Professeur de haut vol, Paul Veyne s’exprime avec une séduisante spontanéité. Il avoue ne pas maîtriser l’hébreu, reconnaît ses dettes culturelles et respecte ceux qu’il ose contredire. Il relie avec pertinence et clarté une époque dont nous séparent plus de quinze siècles et une actualité qui s’interroge sur les « racines chrétiennes » de l’Europe. Dans chaque cas, Veyne remonte aux textes, les lit sans les torturer, compare les versions.

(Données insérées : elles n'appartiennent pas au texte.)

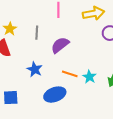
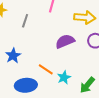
purple semicircle: (60, 45) -> (65, 41), moved

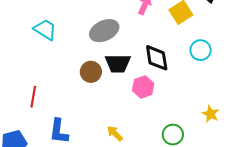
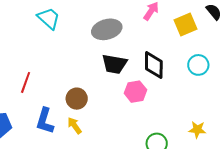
brown circle: (91, 72) -> (77, 99), moved
yellow star: (211, 114) -> (197, 130), turned -30
yellow arrow: (115, 133) -> (74, 126), moved

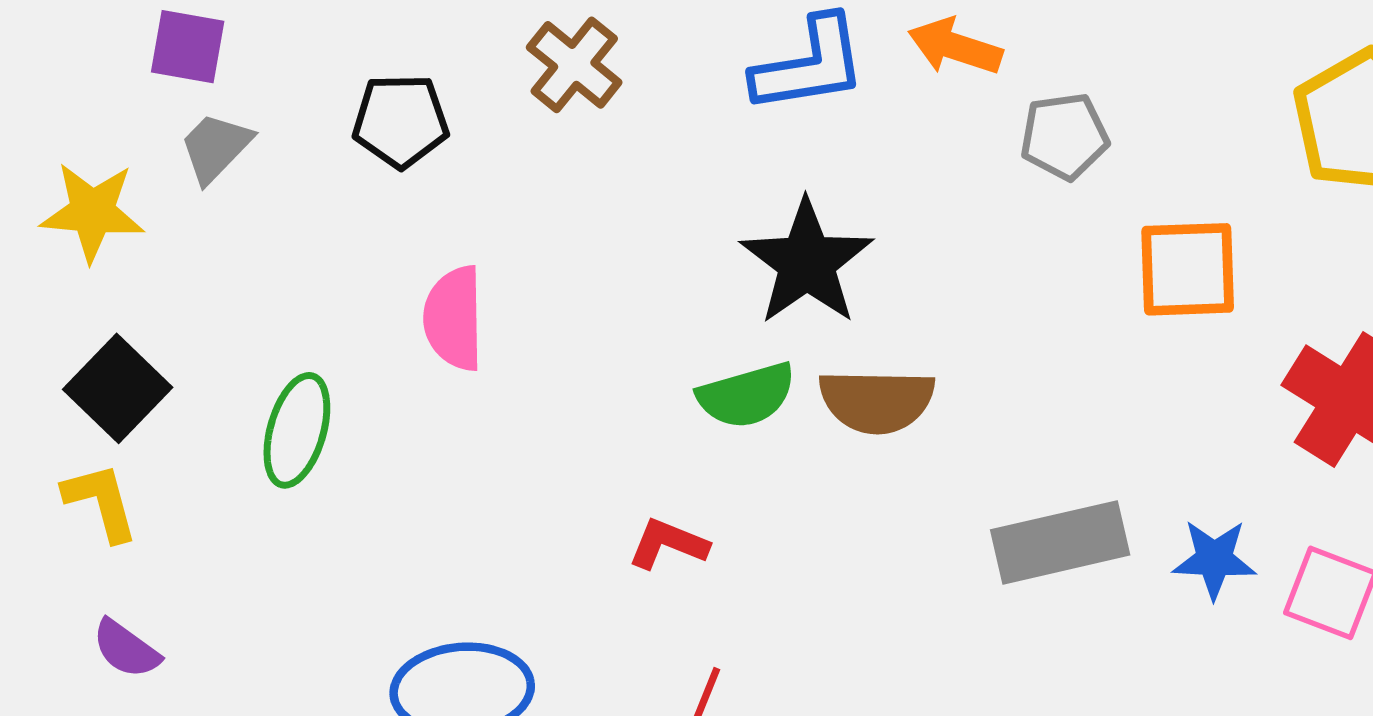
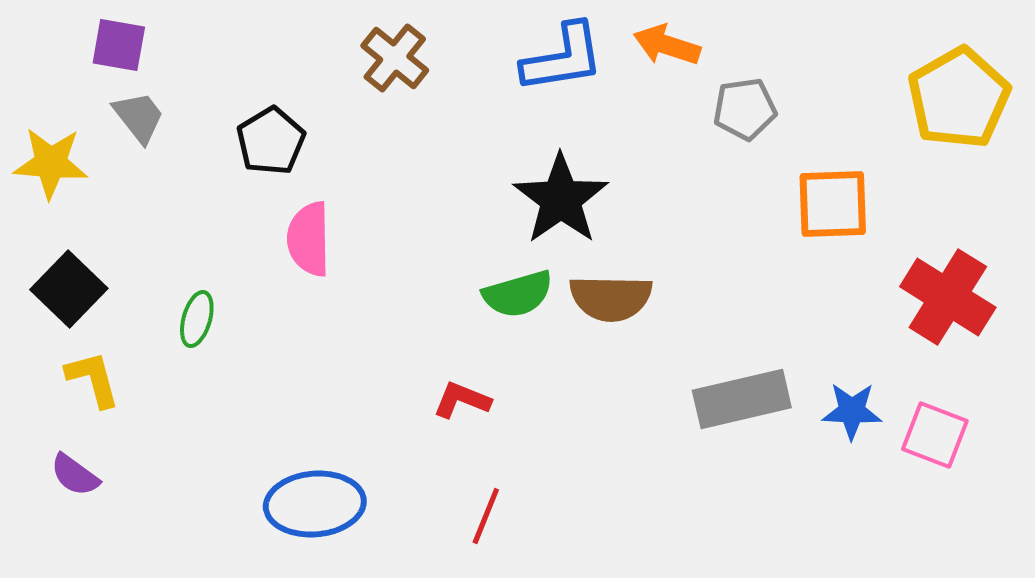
black pentagon: (401, 121) -> (271, 141), moved, turned -30
gray trapezoid: (216, 147) -> (139, 117), turned 98
green ellipse: (297, 430) -> (197, 319), size x0.7
yellow L-shape: (101, 502) -> (93, 379), moved

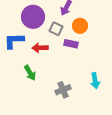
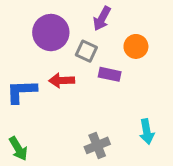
orange circle: (80, 26) -> (136, 46), moved
blue L-shape: (14, 41) -> (21, 91), moved
green arrow: (30, 73) -> (18, 149), moved

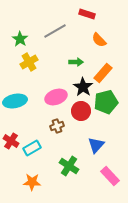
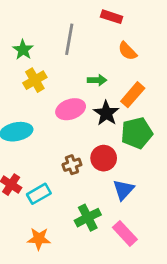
gray line: (55, 31) -> (69, 39), turned -50
pink ellipse: (56, 97) -> (71, 109), moved
red circle: (81, 111) -> (104, 158), moved
green cross: (69, 166) -> (88, 218), turned 30
pink rectangle: (110, 176) -> (125, 233), moved

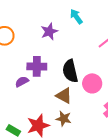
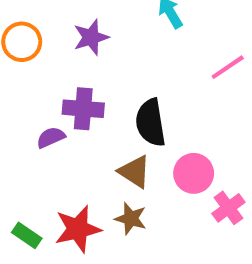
purple star: (49, 31) -> (91, 37), moved
pink circle: (92, 83) -> (194, 173), moved

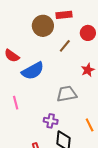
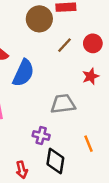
red circle: (88, 33) -> (93, 43), moved
blue semicircle: (33, 71) -> (23, 73), turned -40

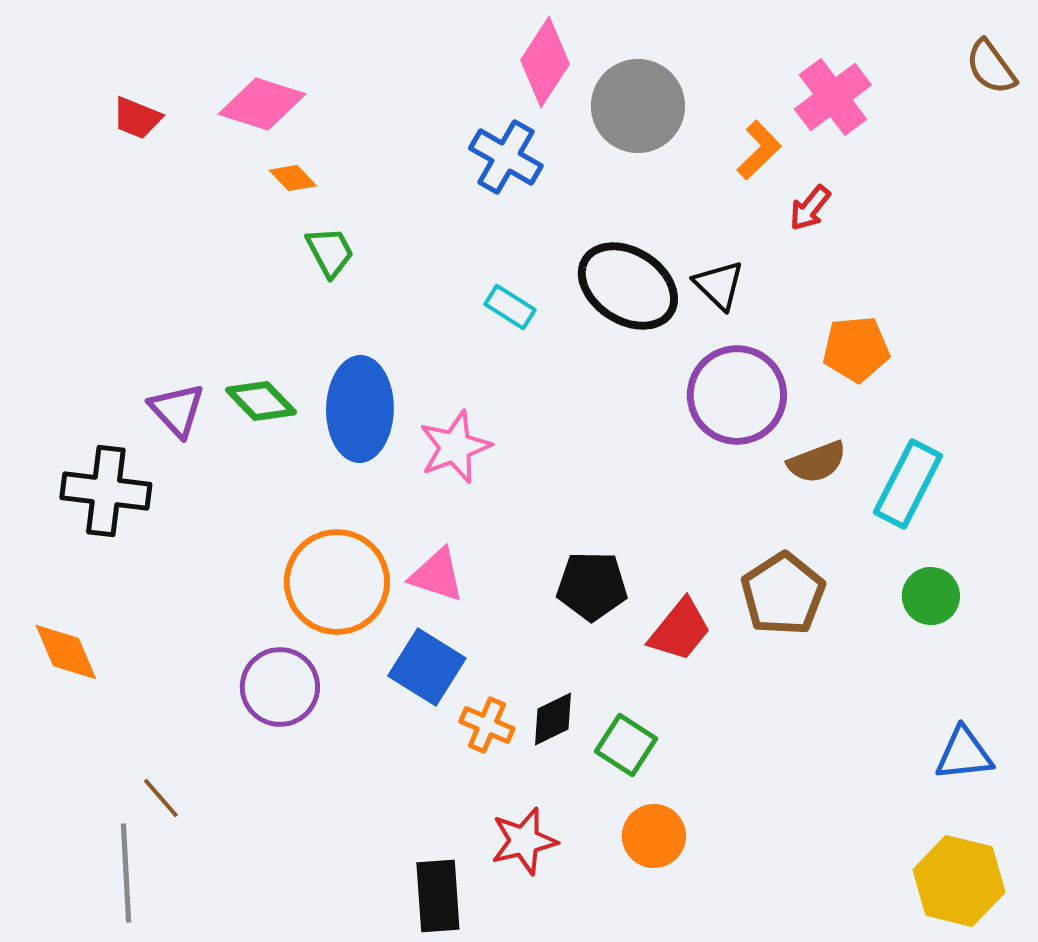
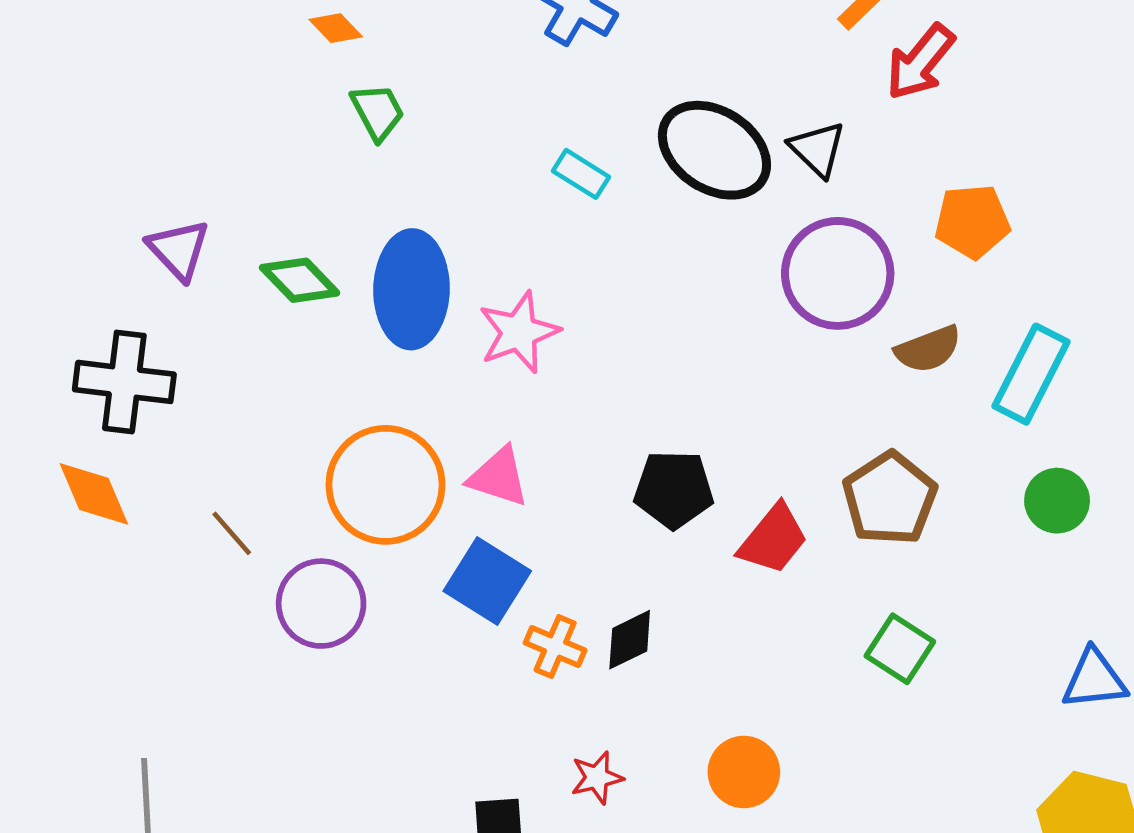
red arrow: (810, 208) -> (920, 62), size x1.5
purple triangle: (177, 410) -> (179, 250), moved
orange diamond: (66, 652) -> (94, 494), moved
green square: (626, 745) -> (900, 649), moved
brown line: (161, 798) -> (232, 533), moved
red star: (524, 841) -> (597, 778), size x0.7

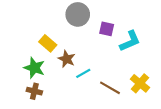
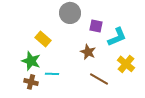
brown star: (67, 59) -> (88, 52), moved
cyan line: (83, 73) -> (52, 74), moved, turned 32
yellow cross: (140, 83) -> (126, 64), moved

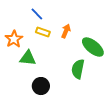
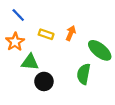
blue line: (37, 14) -> (18, 15), moved
black circle: (41, 86) -> (44, 81), moved

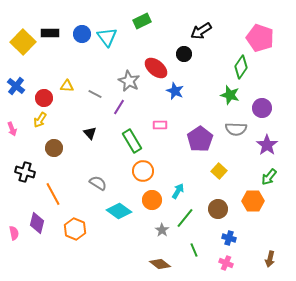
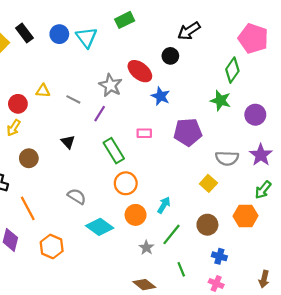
black rectangle: (50, 33) -> (24, 33), turned 54
gray semicircle: (236, 129) -> (227, 158), moved
purple pentagon: (200, 139) -> (188, 132), moved, turned 30

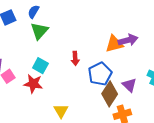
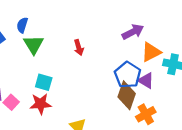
orange triangle: (114, 44) -> (151, 52), moved
red arrow: (75, 58) -> (79, 47), moved
blue pentagon: (100, 74) -> (128, 75), moved

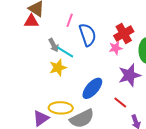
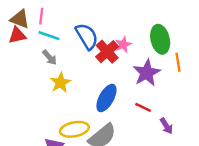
pink line: (70, 20) -> (41, 16), moved
red cross: (124, 34) -> (107, 52), moved
cyan line: (65, 52) -> (49, 36), moved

Le Constantin de Veyne ne ressemble guère à celui, d’ailleurs imprécis, dont la légende persiste. Il s’était rapproché de la foi chrétienne bien avant que survienne le rêve lui promettant la victoire militaire s’il arborait le signe du Crucifié. Différent de Clovis, Constantin retarde d’ailleurs son baptême le plus possible. Comme on lui a garanti que le baptême efface tous les péchés, il attend son heure dernière pour le demander, comme s’il savait au moment de la conversion qu’il devrait commettre encore quelques crimes ! Veyne croit à la sincérité de Constantin : il devenait chrétien alors que l’Empire demeurait païen à 90 %. Constantin étonnera par d’autres aspects encore de sa politique. Il ne force personne à le suivre, à moins qu’il s’agisse de sa maison personnelle. Il ne persécute personne, lui qui a grandi à une époque où l’on pourchassait les croyances marginales. Diviniser l’empereur ne lui vient pas à l’idée. Il exprime une vive répulsion devant les combats de gladiateurs et les sacrifices sanglants. Le profond sens politique de Constantin explique ainsi, au moins pour une part, que le christianisme se soit durablement implanté en Europe. Sans ce flair impérial à la fois audacieux et mesuré, ce culte n’aurait peut-être été qu’une parenthèse.
Peul Veyne fait plus que préciser les traits d’un illustre inconnu. Il remet en question nombre d’idées imprudemment convenues. Si le césaro-papisme a perdu du terrain, ce n’est pas à cause du christianisme ; pendant longtemps, le monothéisme judaïque a admis que d’autres dieux existaient, mais ils ne faisaient pas le poids contre Yahvé ; le premier temple construit par Salomon mesurait au plus vingt-sept mètres de longueur, ce dont nos longues maisons autochtones étaient capables ; la notion même de création était trop abstraite à l’époque pour qu’on la détecte dans les premiers récits bibliques… Audace et rigueur admirables.